*WORK ORDER:* Your reply should be made up of every line in the records below that holds the string "entre".

*DATA RECORDS:*
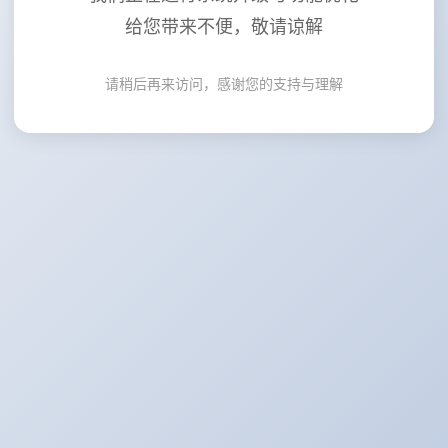
给您带来不便，敬请谅解
请稍后再来访问，感谢您的支持与理解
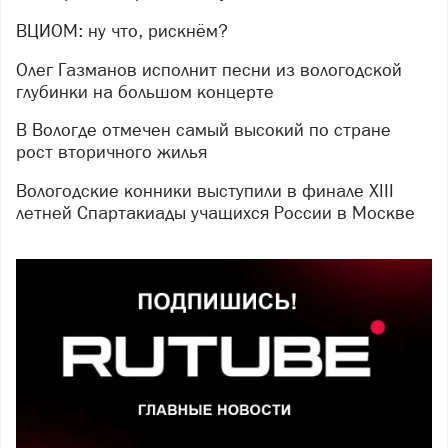
ВЦИОМ: ну что, рискнём?
Олег Газманов исполнит песни из вологодской
глубинки на большом концерте
В Вологде отмечен самый высокий по стране
рост вторичного жилья
Вологодские конники выступили в финале XIII
летней Спартакиады учащихся России в Москве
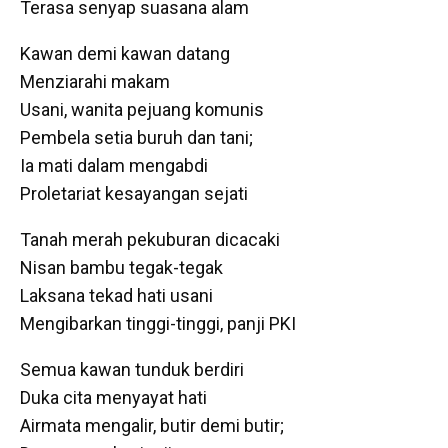
Terasa senyap suasana alam
Kawan demi kawan datang
Menziarahi makam
Usani, wanita pejuang komunis
Pembela setia buruh dan tani;
Ia mati dalam mengabdi
Proletariat kesayangan sejati
Tanah merah pekuburan dicacaki
Nisan bambu tegak-tegak
Laksana tekad hati usani
Mengibarkan tinggi-tinggi, panji PKI
Semua kawan tunduk berdiri
Duka cita menyayat hati
Airmata mengalir, butir demi butir;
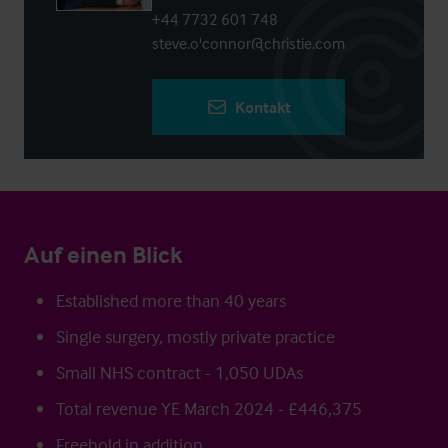
+44 7732 601 748
steve.o'connor@christie.com
Kontakt
Auf einen Blick
Established more than 40 years
Single surgery, mostly private practice
Small NHS contract - 1,050 UDAs
Total revenue YE March 2024 - £446,375
Freehold in addition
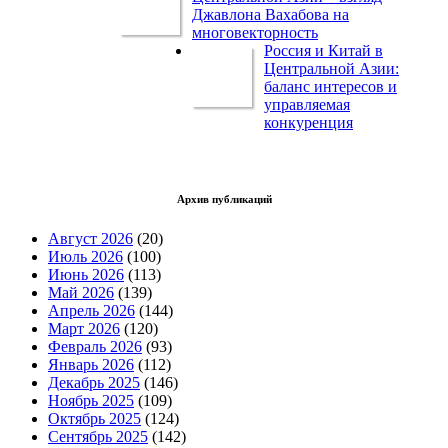
Джавлона Вахабова на
многовекторность
Россия и Китай в
Центральной Азии:
баланс интересов и
управляемая
конкуренция
Архив публикаций
Август 2026
(20)
Июль 2026
(100)
Июнь 2026
(113)
Май 2026
(139)
Апрель 2026
(144)
Март 2026
(120)
Февраль 2026
(93)
Январь 2026
(112)
Декабрь 2025
(146)
Ноябрь 2025
(109)
Октябрь 2025
(124)
Сентябрь 2025
(142)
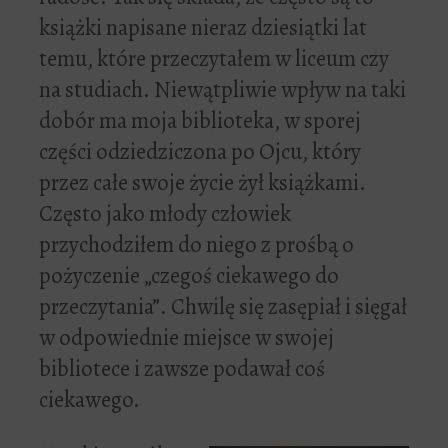
książki napisane nieraz dziesiątki lat
temu, które przeczytałem w liceum czy
na studiach. Niewątpliwie wpływ na taki
dobór ma moja biblioteka, w sporej
części odziedziczona po Ojcu, który
przez całe swoje życie żył książkami.
Często jako młody człowiek
przychodziłem do niego z prośbą o
pożyczenie „czegoś ciekawego do
przeczytania”. Chwilę się zasępiał i sięgał
w odpowiednie miejsce w swojej
bibliotece i zawsze podawał coś
ciekawego.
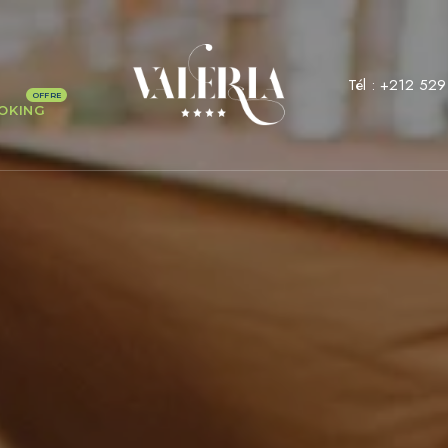
Tél :
+212 529
OKING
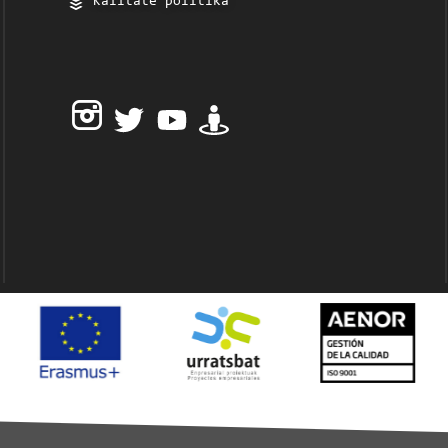
Kalitate politika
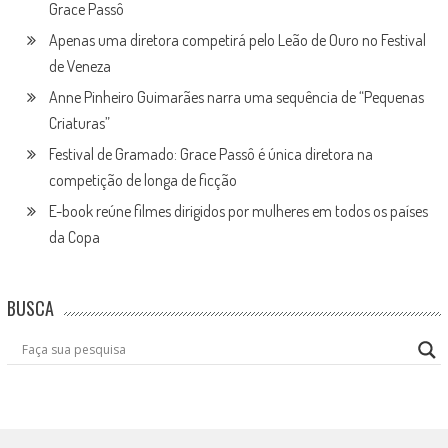
Grace Passô
Apenas uma diretora competirá pelo Leão de Ouro no Festival
de Veneza
Anne Pinheiro Guimarães narra uma sequência de “Pequenas
Criaturas”
Festival de Gramado: Grace Passô é única diretora na
competição de longa de ficção
E-book reúne filmes dirigidos por mulheres em todos os países
da Copa
BUSCA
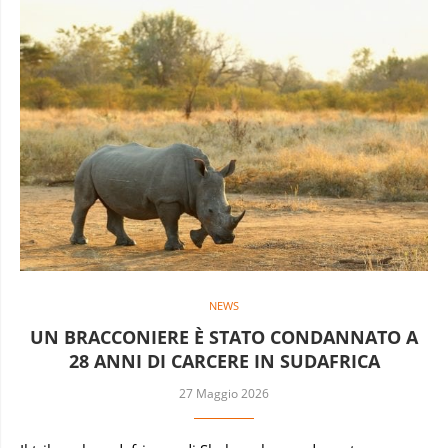
NEWS
UN BRACCONIERE È STATO CONDANNATO A
28 ANNI DI CARCERE IN SUDAFRICA
27 Maggio 2026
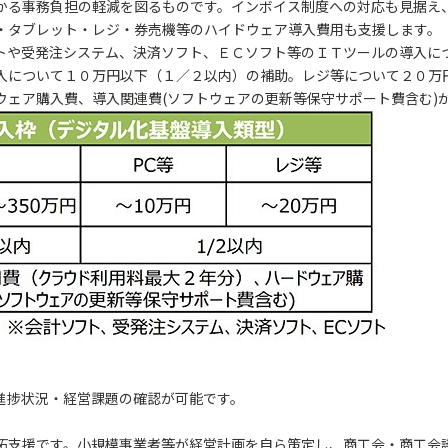
かる事務負担の軽減を図るものです。インボイス制度への対応も見据え
・タブレット・レジ・券売機等のハイドウェア導入費用も支援します。
トや受発注システム、決済ソフト、ＥＣソフト等のＩＴツールの導入に
入について１０万円以下（１／２以内）の補助。レジ等について２０万
ウェア購入費、導入関連費(ソフトウェアの更新等保守サポート費含む)
進捗状況・経営課題の確認が可能です。
拓支援です。小規模事業者等が経営計画を自ら策定し、商工会・商工会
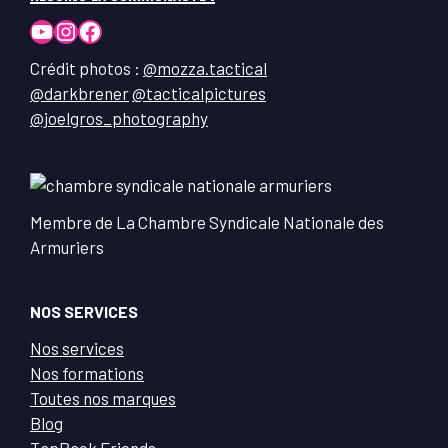
YouTube
Instagram
Facebook
Crédit photos :
@mozza.tactical
@darkbrener
@tacticalpictures
@joelgros_photography
Membre de La Chambre Syndicale Nationale des
Armuriers
NOS SERVICES
Nos services
Nos formations
Toutes nos marques
Blog
TapRack Friends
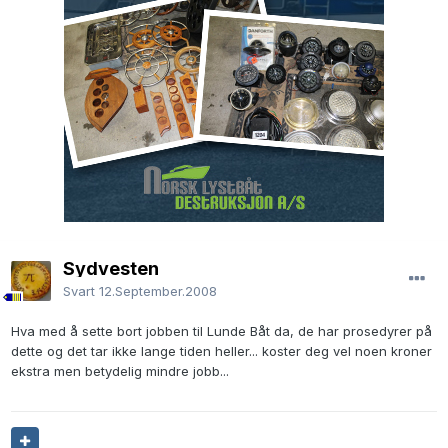
Sydvesten
Svart
12.September.2008
Hva med å sette bort jobben til Lunde Båt da, de har prosedyrer på
dette og det tar ikke lange tiden heller... koster deg vel noen kroner
ekstra men betydelig mindre jobb...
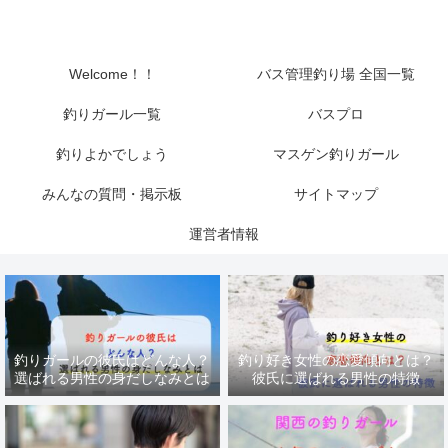
Welcome！！
バス管理釣り場 全国一覧
釣りガール一覧
バスプロ
釣りよかでしょう
マスゲン釣りガール
みんなの質問・掲示板
サイトマップ
運営者情報
釣りガールの彼氏はどんな人？
釣り好き女性の恋愛傾向とは？
選ばれる男性の身だしなみとは
彼氏に選ばれる男性の特徴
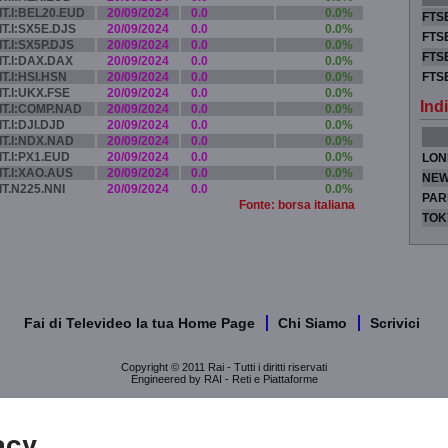
IT.I:BEL20.EUD
20/09/2024
0.0
0.0%
FTSE
IT.I:SX5E.DJS
20/09/2024
0.0
0.0%
FTSE
IT.I:SX5P.DJS
20/09/2024
0.0
0.0%
FTSE
IT.I:DAX.DAX
20/09/2024
0.0
0.0%
IT.I:HSI.HSN
20/09/2024
0.0
0.0%
FTS
IT.I:UKX.FSE
20/09/2024
0.0
0.0%
Indi
IT.I:COMP.NAD
20/09/2024
0.0
0.0%
IT.I:DJI.DJD
20/09/2024
0.0
0.0%
IT.I:NDX.NAD
20/09/2024
0.0
0.0%
IT.I:PX1.EUD
20/09/2024
0.0
0.0%
LON
IT.I:XAO.AUS
20/09/2024
0.0
0.0%
NEW
IT.N225.NNI
20/09/2024
0.0
0.0%
PAR
Fonte: borsa italiana
TOK
Fai di Televideo la tua Home Page
Chi Siamo
Scrivici
Copyright © 2011 Rai - Tutti i diritti riservati
Engineered by RAI - Reti e Piattaforme
acy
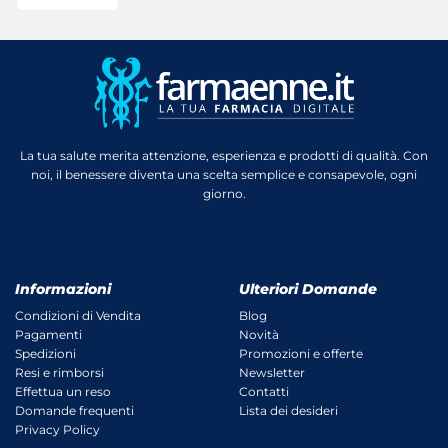
La tua salute merita attenzione, esperienza e prodotti di qualità. Con
noi, il benessere diventa una scelta semplice e consapevole, ogni
giorno.
Informazioni
Ulteriori Domande
Condizioni di Vendita
Blog
Pagamenti
Novità
Spedizioni
Promozioni e offerte
Resi e rimborsi
Newsletter
Effettua un reso
Contatti
Domande frequenti
Lista dei desideri
Privacy Policy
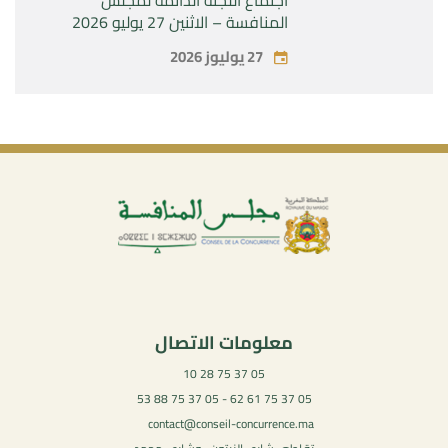
المنافسة – الاثنين 27 يوليو 2026
27 يوليوز 2026
معلومات الاتصال
05 37 75 28 10
05 37 75 61 62 - 05 37 75 88 53
contact@conseil-concurrence.ma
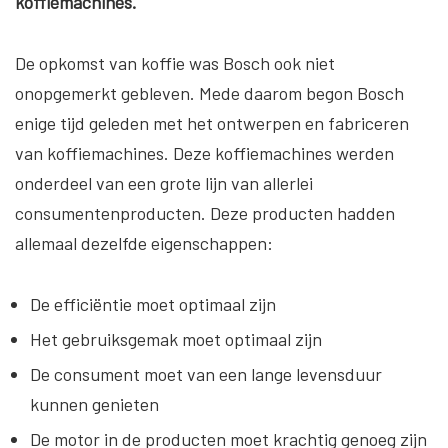
koffiemachines.
De opkomst van koffie was Bosch ook niet
onopgemerkt gebleven. Mede daarom begon Bosch
enige tijd geleden met het ontwerpen en fabriceren
van koffiemachines. Deze koffiemachines werden
onderdeel van een grote lijn van allerlei
consumentenproducten. Deze producten hadden
allemaal dezelfde eigenschappen:
De efficiëntie moet optimaal zijn
Het gebruiksgemak moet optimaal zijn
De consument moet van een lange levensduur
kunnen genieten
De motor in de producten moet krachtig genoeg zijn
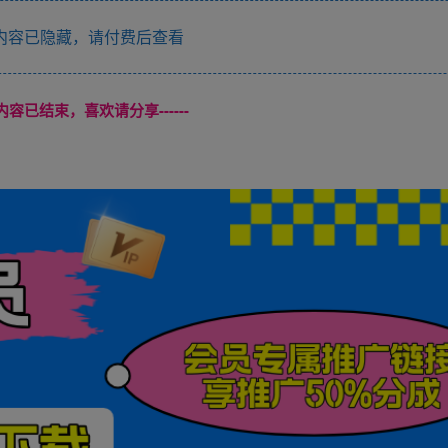
内容已隐藏，请付费后查看
本页内容已结束，喜欢请分享------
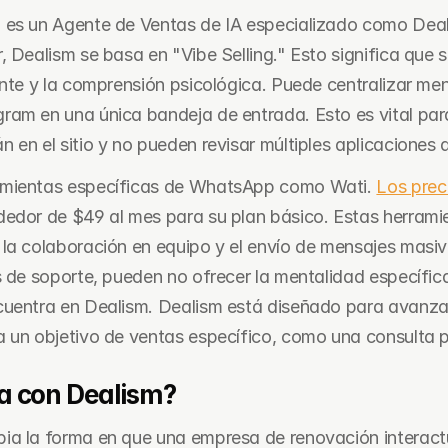
es un Agente de Ventas de IA especializado como Deali
 Dealism se basa en "Vibe Selling." Esto significa que s
ente y la comprensión psicológica. Puede centralizar men
am en una única bandeja de entrada. Esto es vital para 
en el sitio y no pueden revisar múltiples aplicaciones a
mientas específicas de WhatsApp como Wati. 
Los prec
edor de $49 al mes para su plan básico. Estas herramie
la colaboración en equipo y el envío de mensajes masivo
s de soporte, pueden no ofrecer la mentalidad específic
cuentra en Dealism. Dealism está diseñado para avanzar
a un objetivo de ventas específico, como una consulta
 con Dealism?
a la forma en que una empresa de renovación interactúa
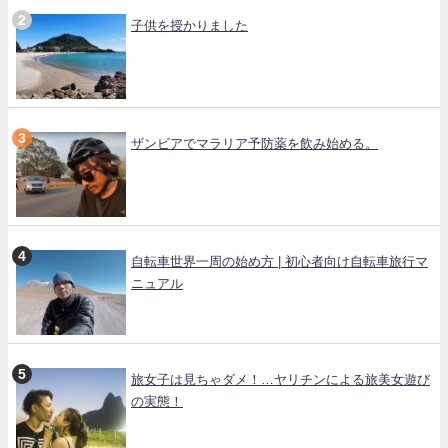
子供を授かりました
ザンビアでマラリア予防薬を飲み始める。
自転車世界一周の始め方 | 初心者向け自転車旅行マ
ニュアル
旅女子は見ちゃダメ！…ヤリチンによる旅美女遊び
の実態！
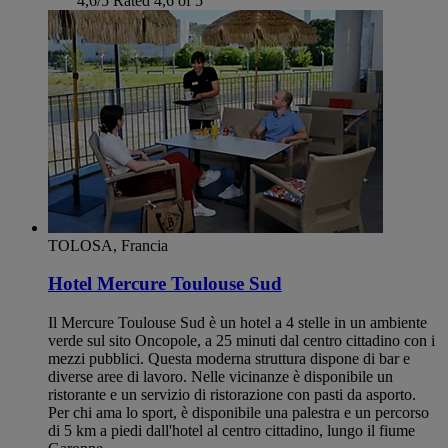
4,6/5
Rated 4,6 of 5
TOLOSA, Francia
Hotel Mercure Toulouse Sud
Il Mercure Toulouse Sud è un hotel a 4 stelle in un ambiente
verde sul sito Oncopole, a 25 minuti dal centro cittadino con i
mezzi pubblici. Questa moderna struttura dispone di bar e
diverse aree di lavoro. Nelle vicinanze è disponibile un
ristorante e un servizio di ristorazione con pasti da asporto.
Per chi ama lo sport, è disponibile una palestra e un percorso
di 5 km a piedi dall'hotel al centro cittadino, lungo il fiume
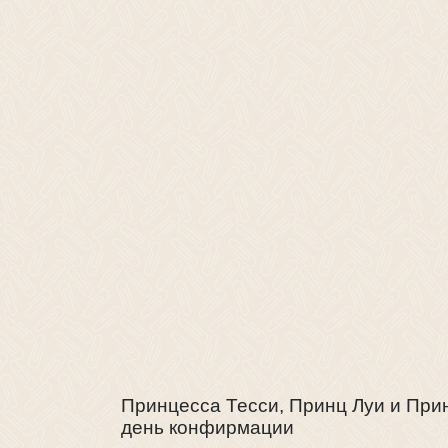
Принцесса Тесси, Принц Луи и При
день конфирмации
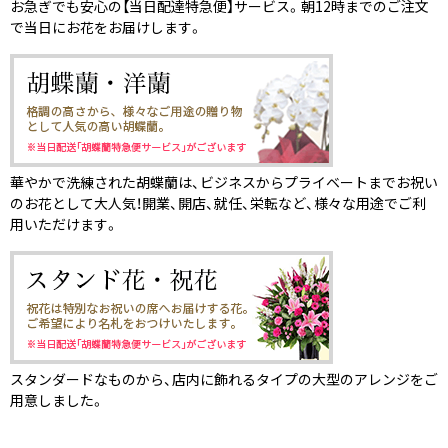
お急ぎでも安心の【当日配達特急便】サービス。朝12時までのご注文
で当日にお花をお届けします。
華やかで洗練された胡蝶蘭は、ビジネスからプライベートまでお祝い
のお花として大人気！開業、開店、就任、栄転など、様々な用途でご利
用いただけます。
スタンダードなものから、店内に飾れるタイプの大型のアレンジをご
用意しました。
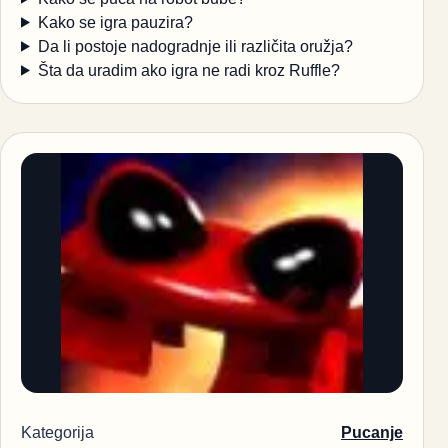
Kako se igra pauzira?
Da li postoje nadogradnje ili različita oružja?
Šta da uradim ako igra ne radi kroz Ruffle?
Kategorija
Pucanje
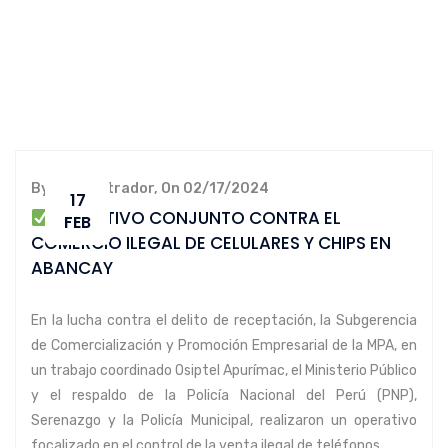
By administrador, On 02/17/2024
17
OPERATIVO CONJUNTO CONTRA EL
FEB
COMERCIO ILEGAL DE CELULARES Y CHIPS EN
ABANCAY
En la lucha contra el delito de receptación, la Subgerencia
de Comercialización y Promoción Empresarial de la MPA, en
un trabajo coordinado Osiptel Apurímac, el Ministerio Público
y el respaldo de la Policía Nacional del Perú (PNP),
Serenazgo y la Policía Municipal, realizaron un operativo
focalizado en el control de la venta ilegal de teléfonos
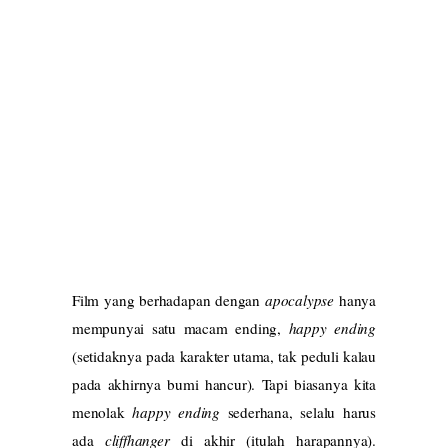
Film yang berhadapan dengan
apocalypse
hanya
mempunyai satu macam ending,
happy ending
(setidaknya pada karakter utama, tak peduli kalau
pada akhirnya bumi hancur). Tapi biasanya kita
menolak
happy ending
sederhana, selalu harus
ada
cliffhanger
di akhir (itulah harapannya).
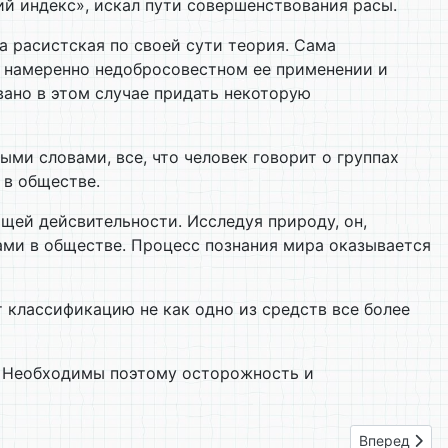
ий индекс», искал пути совершенствования расы.
а расистская по своей сути теория. Сама
 в намеренно недобросовестном ее применении и
ано в этом случае придать некоторую
и словами, все, что человек говорит о группах
 в обществе.
ющей дейсвительности. Исследуя природу, он,
ами в обществе. Процесс познания мира оказывается
 классификацию не как одно из средств все более
. Необходимы поэтому осторожность и
Следующий: 
Вперед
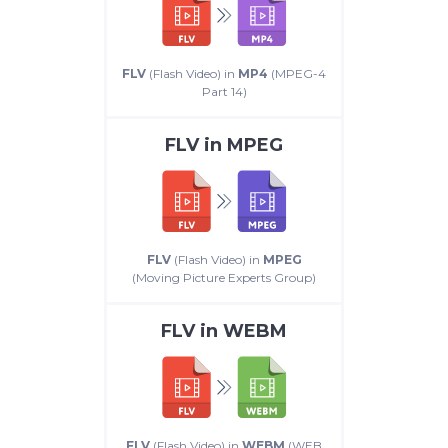
FLV
(Flash Video) in
MP4
(MPEG-4
Part 14)
FLV
in
MPEG
FLV
(Flash Video) in
MPEG
(Moving Picture Experts Group)
FLV
in
WEBM
FLV
(Flash Video) in
WEBM
(WEB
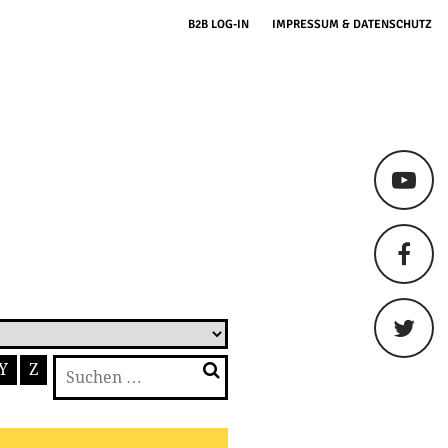
B2B LOG-IN
IMPRESSUM & DATENSCHUTZ
Suchen
Y
Z
nach:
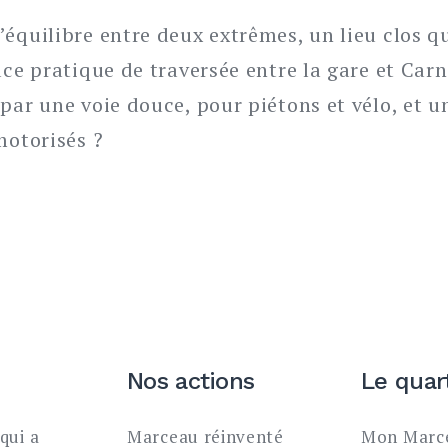
équilibre entre deux extrêmes, un lieu clos qu
ace pratique de traversée entre la gare et Carn
par une voie douce, pour piétons et vélo, et un
motorisés ?
Nos actions
Le quar
qui a
Marceau réinventé
Mon Marce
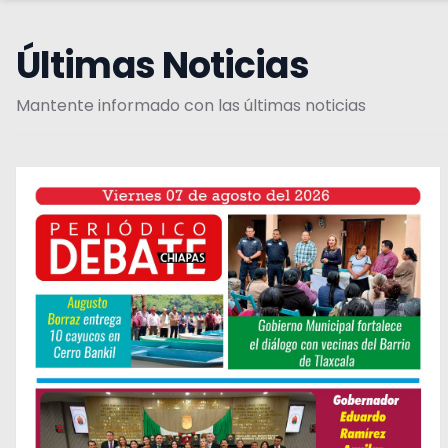
Últimas Noticias
Mantente informado con las últimas noticias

*EXPECTED OUTPUT:*
équilibre entre deux extrêmes, un lieu clos qu
ace pratique de traversée entre la gare et Carn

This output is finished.